References	No. of patients	Sex	Age of MS onset	Age of CMT onset	MS type	CMT type	MRI lesion's location	Mutation	Other diseases
Koutsis et al. (2015)	1	M	46	52	RRMS	CMTX	ST, IT, SC	Cx32	NM
Koros et al. (2013)	1	M	31	26	RRMS	CMT1A	ST, SC	PMP22	NM
Potulska‐Chromik et al. (2012)	1	F	25	20	PPMS	CMT1C	ST, SC	LITAF	NM
Parman et al. (2007)	1	M	20	16	RRMS	CMTX	ST, IT, SC	Cx32	NM
Kilfoyle et al. (2006)	1	F	27	37	NM	CMT1B	NM	P0	NM
Isoardo et al. (2005)	1	M	44	NM	PRMS	CMTX	ST, IT	Cx32	NM
Rajabally et al. (2005)	1	F	58	49	RRMS	NM	ST, IT, SC	P0	NM
Gil et al. (1999)	1	F	35	NM	NM	NM	ST	NM	Crohn's disease
Almsadi et al. (1998)	1	F	34	NM	NM	CMT1A	ST	PMP22	NM
Frasson et al. (1997)	2	2F	38; 22	NM; 30	NM	CMT1A	ST, SC	PMP22	NM
Mathews et al. (1972)	1	M	26	NM	NM	NM	NM	NM	Mixed glioma

Cx32, connexin 32; IT, infratentorial; LITAF, lipopolysaccharide‐induced tumor necrosis factor‐α; P0, protein zero; NM, not mentioned; PMP22, peripheral myelin protein 22; PPMS, primary progressive multiple sclerosis; PRMS, progressive relapsing multiple sclerosis; RRMS, relapsing remitting multiple sclerosis; SC, spinal cord; ST, supratentorial.

Given the very high prevalence of MS and the rarity of inflammatory and hereditary demyelinating neuropathy, the sporadic concomitant peripheral and central demyelination has been usually related to the chance (Potulska‐Chromik et al., 2012). However, a potential explanation of this association may be the presence of an autoimmune disorder involving both central and peripheral myelin (Kawamura et al., 2013; Potulska‐Chromik et al., 2012), only in a single case report of this association antifascin antibodies have been detected (Sharma et al., 2008). In the case presented here, we did not perform antifascin antibodies detection.

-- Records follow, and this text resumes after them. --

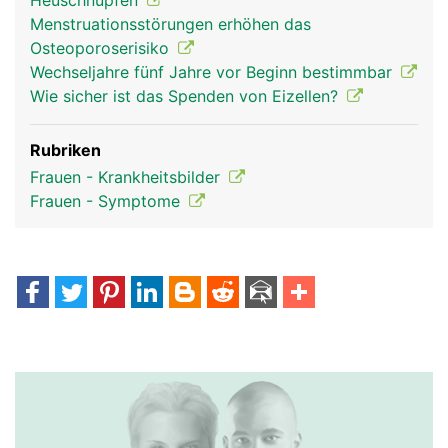
Heuschnupfen
Menstruationsstörungen erhöhen das
Osteoporoserisiko
Wechseljahre fünf Jahre vor Beginn bestimmbar
Wie sicher ist das Spenden von Eizellen?
Rubriken
Frauen - Krankheitsbilder
Frauen - Symptome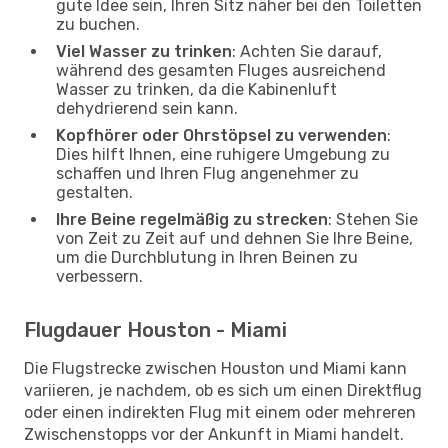
gute Idee sein, Ihren Sitz näher bei den Toiletten
zu buchen.
Viel Wasser zu trinken
: Achten Sie darauf,
während des gesamten Fluges ausreichend
Wasser zu trinken, da die Kabinenluft
dehydrierend sein kann.
Kopfhörer oder Ohrstöpsel zu verwenden
:
Dies hilft Ihnen, eine ruhigere Umgebung zu
schaffen und Ihren Flug angenehmer zu
gestalten.
Ihre Beine regelmäßig zu strecken
: Stehen Sie
von Zeit zu Zeit auf und dehnen Sie Ihre Beine,
um die Durchblutung in Ihren Beinen zu
verbessern.
Flugdauer Houston - Miami
Die Flugstrecke zwischen Houston und Miami kann
variieren, je nachdem, ob es sich um einen Direktflug
oder einen indirekten Flug mit einem oder mehreren
Zwischenstopps vor der Ankunft in Miami handelt.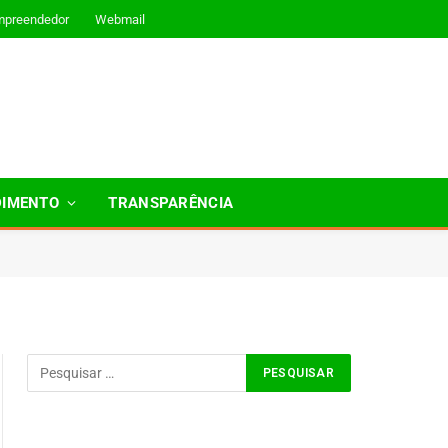
mpreendedor
Webmail
DIMENTO
TRANSPARÊNCIA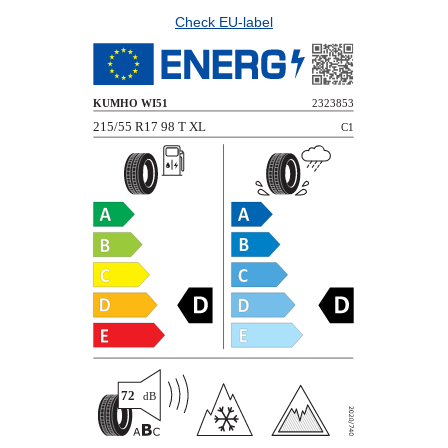
Check EU-label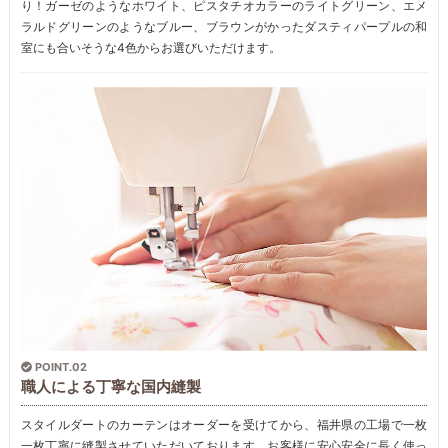
り！ガーゼのようなホワイト、ピスタチオカラーのライトグリーン、エメ
ラルドグリーンのようなブルー、ブラウンがかったダスティパープルの和
室にも合いそうな4色からお選びいただけます。
POINT.02
職人による丁寧な国内縫製
スタイルダートのカーテンはオーダーを受けてから、福井県の工場で一枚
一枚丁寧に縫製させていただいております。お客様に安心安全に長く使っ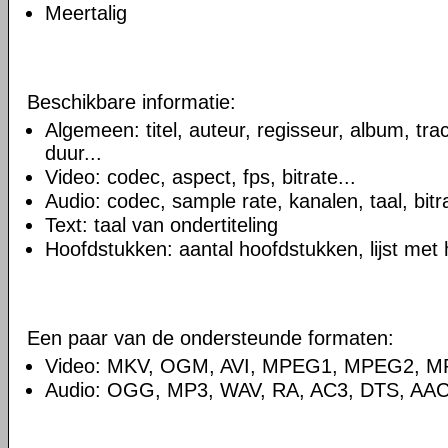
Meertalig
Beschikbare informatie:
Algemeen: titel, auteur, regisseur, album, t
duur...
Video: codec, aspect, fps, bitrate...
Audio: codec, sample rate, kanalen, taal, bitra
Text: taal van ondertiteling
Hoofdstukken: aantal hoofdstukken, lijst met
Een paar van de ondersteunde formaten:
Video: MKV, OGM, AVI, MPEG1, MPEG2, 
Audio: OGG, MP3, WAV, RA, AC3, DTS, AAC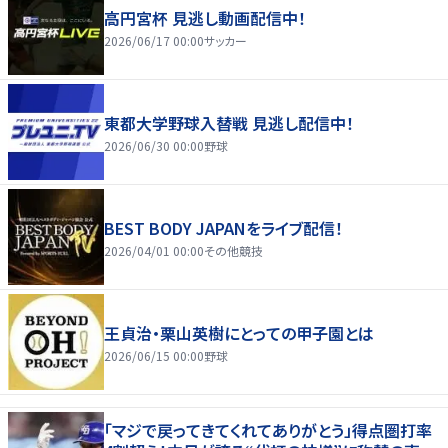
高円宮杯 見逃し動画配信中！
2026/06/17 00:00
サッカー
東都大学野球入替戦 見逃し配信中！
2026/06/30 00:00
野球
BEST BODY JAPANをライブ配信！
2026/04/01 00:00
その他競技
王貞治・栗山英樹にとっての甲子園とは
2026/06/15 00:00
野球
「マジで戻ってきてくれてありがとう」得点圏打率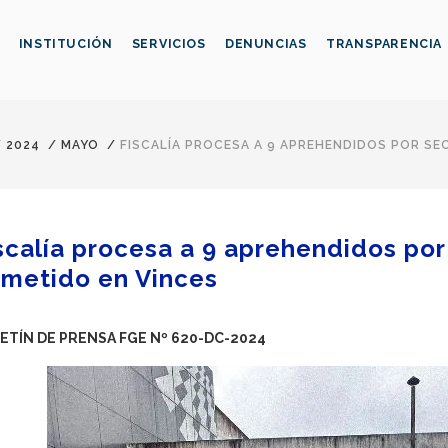
INSTITUCIÓN
SERVICIOS
DENUNCIAS
TRANSPARENCIA
/
2024
/
MAYO
/
FISCALÍA PROCESA A 9 APREHENDIDOS POR S
scalía procesa a 9 aprehendidos por
metido en Vinces
ETÍN DE PRENSA FGE Nº 620
-DC-2024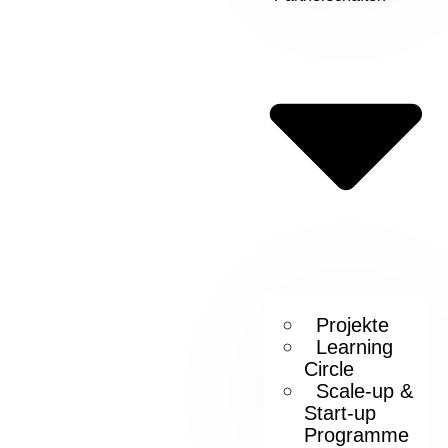
Projekte
Learning
Circle
Scale-up &
Start-up
Programme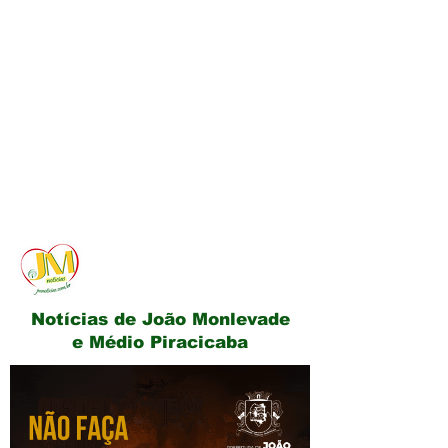
JM Notícias
Notícias de João Monlevade
e Médio Piracicaba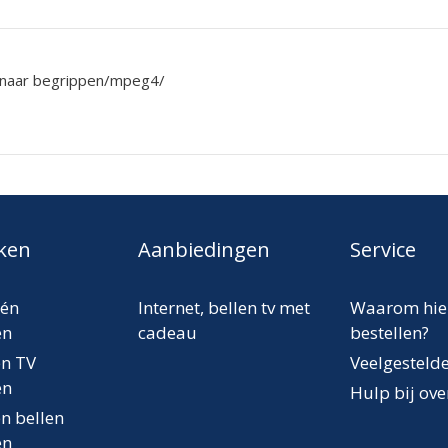
 naar begrippen/mpeg4/
jken
Aanbiedingen
Service
één
Internet, bellen tv met
Waarom hie
en
cadeau
bestellen?
en TV
Veelgesteld
en
Hulp bij ov
en bellen
en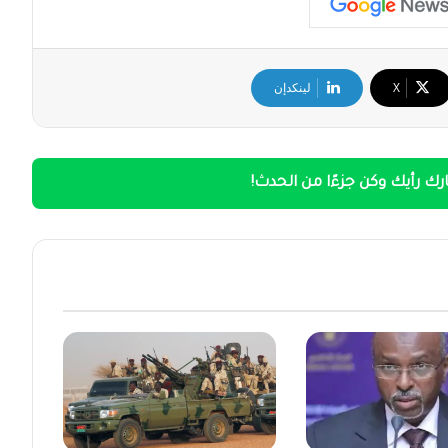
‫X
لينكدإن
ك رأيك وكن جزءًا من الحدث!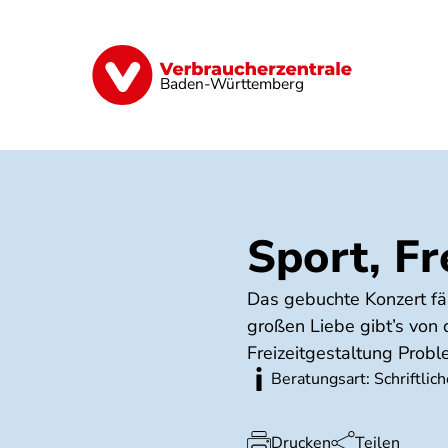
Direkt
zum
Inhalt
Geld & Versicherungen
Digitales
Baden-Württemberg
Sport, Fr
Das gebuchte Konzert fäl
großen Liebe gibt’s von
Freizeitgestaltung Probl
Beratungsart: Schriftlic
Drucken
Teilen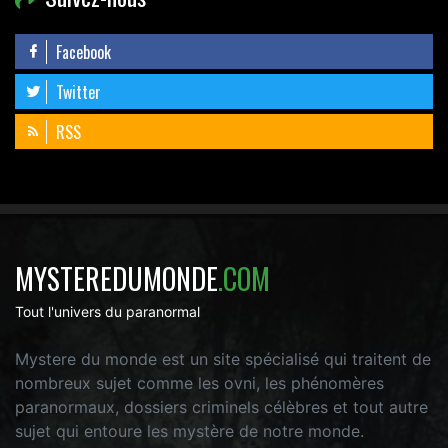
Facebook
Twitter
RSS
MYSTEREDUMONDE
.COM
Tout l'univers du paranormal
Mystere du monde est un site spécialisé qui traitent de
nombreux sujet comme les ovni, les phénomères
paranormaux, dossiers criminels célèbres et tout autre
sujet qui entoure les mystère de notre monde.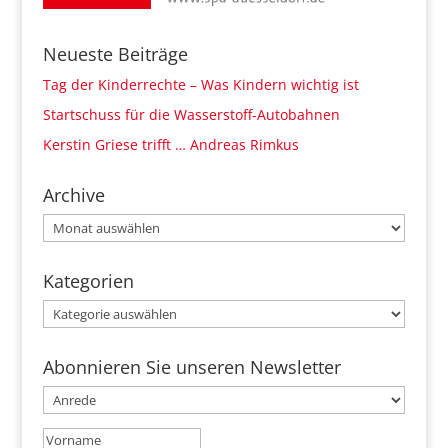
Neueste Beiträge
Tag der Kinderrechte – Was Kindern wichtig ist
Startschuss für die Wasserstoff-Autobahnen
Kerstin Griese trifft … Andreas Rimkus
Archive
Archive
Kategorien
Kategorien
Abonnieren Sie unseren Newsletter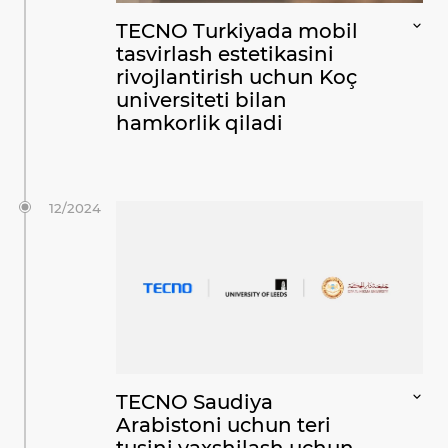
TECNO Turkiyada mobil
tasvirlash estetikasini
rivojlantirish uchun Koç
universiteti bilan
hamkorlik qiladi
12/2024
TECNO Saudiya
Arabistoni uchun teri
tusini yaxshilash uchun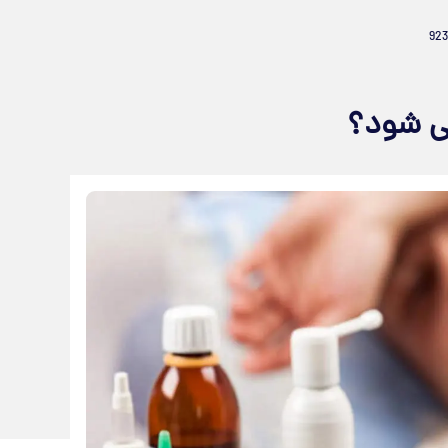
ی شود؟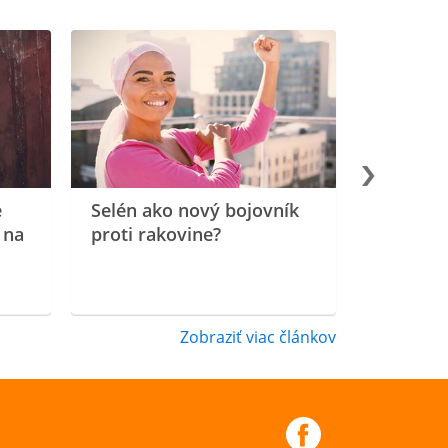
e
Selén ako nový bojovník
 na
proti rakovine?
Zobraziť viac článkov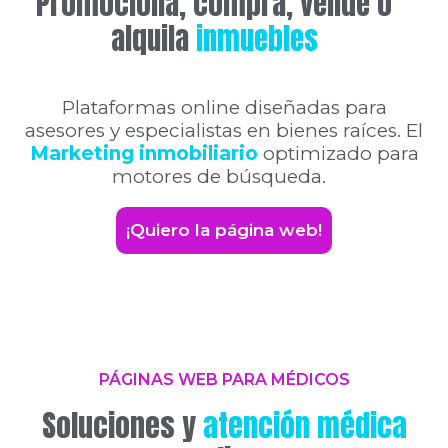
Promociona, compra, vende o
alquila
inmuebles
Plataformas online diseñadas para
asesores y especialistas en bienes raíces.
El
Marketing inmobiliario
optimizado para
motores de búsqueda.
¡Quiero la página web!
PÁGINAS WEB PARA MÉDICOS
Soluciones y
atención médica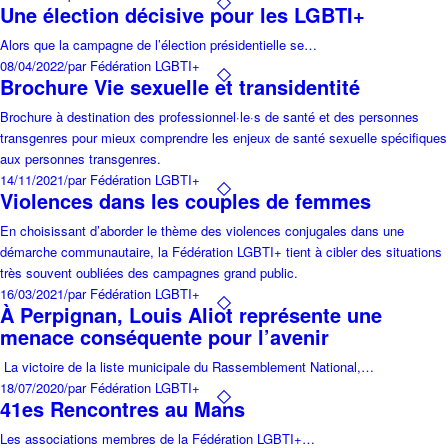
Une élection décisive pour les LGBTI+
Alors que la campagne de l’élection présidentielle se…
08/04/2022
/
par Fédération LGBTI+
Brochure Vie sexuelle et transidentité
Brochure à destination des professionnel·le·s de santé et des personnes
transgenres pour mieux comprendre les enjeux de santé sexuelle spécifiques
aux personnes transgenres.
14/11/2021
/
par Fédération LGBTI+
Violences dans les couples de femmes
En choisissant d’aborder le thème des violences conjugales dans une
démarche communautaire, la Fédération LGBTI+ tient à cibler des situations
très souvent oubliées des campagnes grand public.
16/03/2021
/
par Fédération LGBTI+
À Perpignan, Louis Aliot représente une
menace conséquente pour l’avenir
La victoire de la liste municipale du Rassemblement National,…
18/07/2020
/
par Fédération LGBTI+
41es Rencontres au Mans
Les associations membres de la Fédération LGBTI+…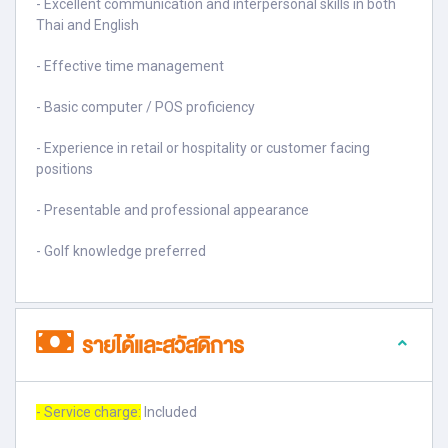
- Excellent communication and interpersonal skills in both
Thai and English
- Effective time management
- Basic computer / POS proficiency
- Experience in retail or hospitality or customer facing
positions
- Presentable and professional appearance
- Golf knowledge preferred
รายได้และสวัสดิการ
- Service charge:
Included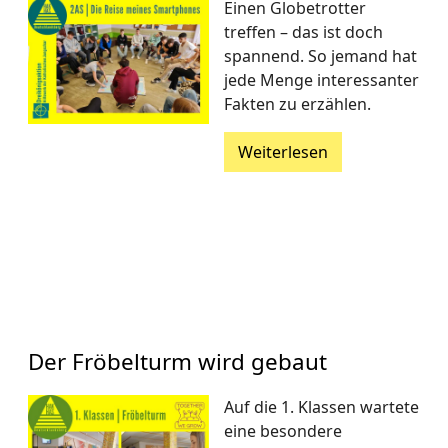
Einen Globetrotter
treffen – das ist doch
spannend. So jemand hat
jede Menge interessanter
Fakten zu erzählen.
Weiterlesen
Der Fröbelturm wird gebaut
Auf die 1. Klassen wartete
eine besondere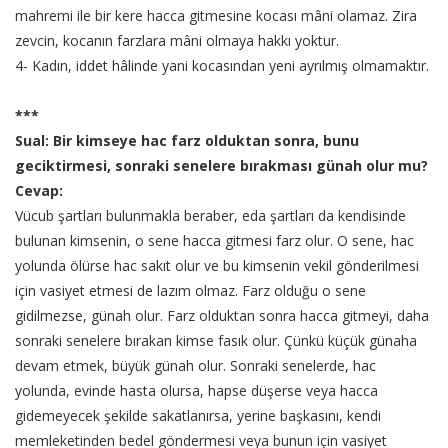
mahremi ile bir kere hacca gitmesine kocası mâni olamaz. Zira
zevcin, kocanın farzlara mâni olmaya hakkı yoktur.
4- Kadın, iddet hâlinde yani kocasından yeni ayrılmış olmamaktır.
***
Sual: Bir kimseye hac farz olduktan sonra, bunu
geciktirmesi, sonraki senelere bırakması günah olur mu?
Cevap:
Vücub şartları bulunmakla beraber, eda şartları da kendisinde
bulunan kimsenin, o sene hacca gitmesi farz olur. O sene, hac
yolunda ölürse hac sakıt olur ve bu kimsenin vekil gönderilmesi
için vasiyet etmesi de lazım olmaz. Farz olduğu o sene
gidilmezse, günah olur. Farz olduktan sonra hacca gitmeyi, daha
sonraki senelere bırakan kimse fasık olur. Çünkü küçük günaha
devam etmek, büyük günah olur. Sonraki senelerde, hac
yolunda, evinde hasta olursa, hapse düşerse veya hacca
gidemeyecek şekilde sakatlanırsa, yerine başkasını, kendi
memleketinden bedel göndermesi veya bunun için vasiyet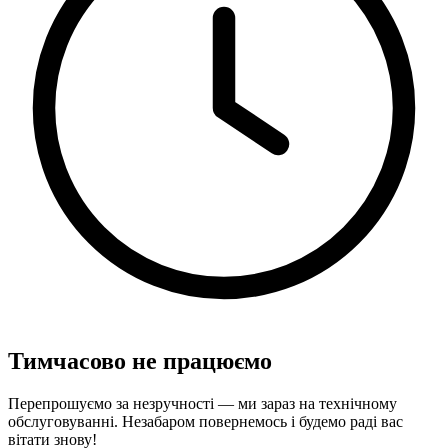
Тимчасово не працюємо
Перепрошуємо за незручності — ми зараз на технічному
обслуговуванні. Незабаром повернемось і будемо раді вас
вітати знову!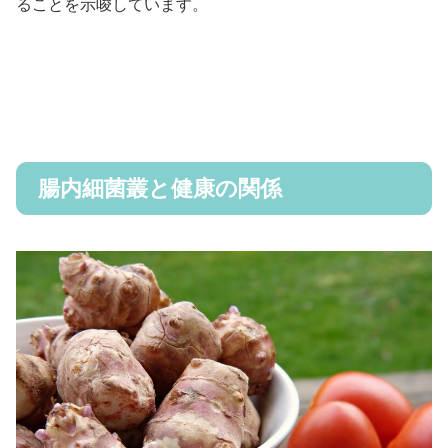
ることを示唆しています。
腸内細菌叢と健康の関係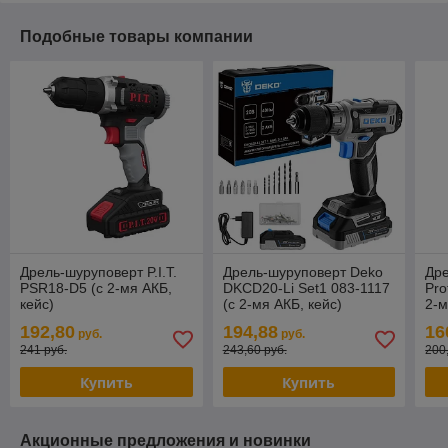
Подобные товары компании
Дрель-шуруповерт P.I.T.
Дрель-шуруповерт Deko
Др
PSR18-D5 (с 2-мя АКБ,
DKCD20-Li Set1 083-1117
Pro
кейс)
(с 2-мя АКБ, кейс)
2-м
осн
192,80
194,88
16
руб.
руб.
241 руб.
243,60 руб.
200
Купить
Купить
Акционные предложения и новинки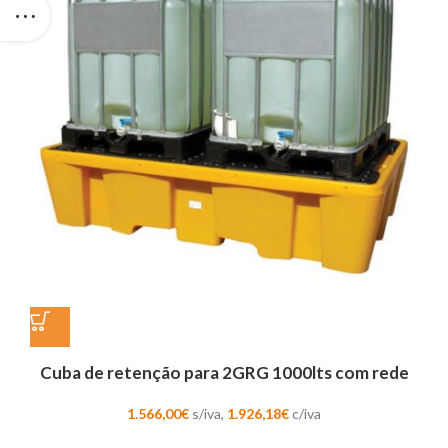
Cuba de retenção para 2GRG 1000lts com rede
1.566,00
€
s/iva,
1.926,18
€
c/iva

Data from literature reported the association between CMT (particularly CMT1B) and inflammatory neuropathy, supported by pathological studies on CMT1B animal models showing a lymphocytic infiltration with macrophages on the onion bulbs (Shy et al., 1997). The authors thereby hypothesized a proinflammatory potential role of mutated P0 protein involved in CMT1B pathogenesis due to molecular mimicry (Shy et al., 1997). Additionally, a genetic susceptibility to develop MS has been aimed in patients with CMT1C, in which mutations in LITAF gene would lead to a TNF‐α overexpression. A role of TNF‐α in the pathogenesis and outcome of MS has been widely demonstrated, thus supporting the hypothesis that a possible link between these conditions may be tied to a proinflammatory role of mutated myelin proteins involved in the pathogenesis of CMT diseases (Potulska‐Chromik et al., 2012).

Even if the association reported here is probably due to chance, the evidence of the increasing number of cases with CMT and MS may require larger prospective studies to clarify such a proinflammatory role.

Conflict of Interest

Dr. Simone received honoraria from Genzyme Sanofi‐Aventis, TEVA, Bayer, and Biogen for educational lectures. Dr. Paolicelli received honoraria for consultancy and/or speaking from Biogen Idec, Merck Serono, Teva, Novartis, Almirall, Bayer Schering, and has served on scientific advisory boards for Biogen Idec and Merck Serono. No disclosures were reported by other authors.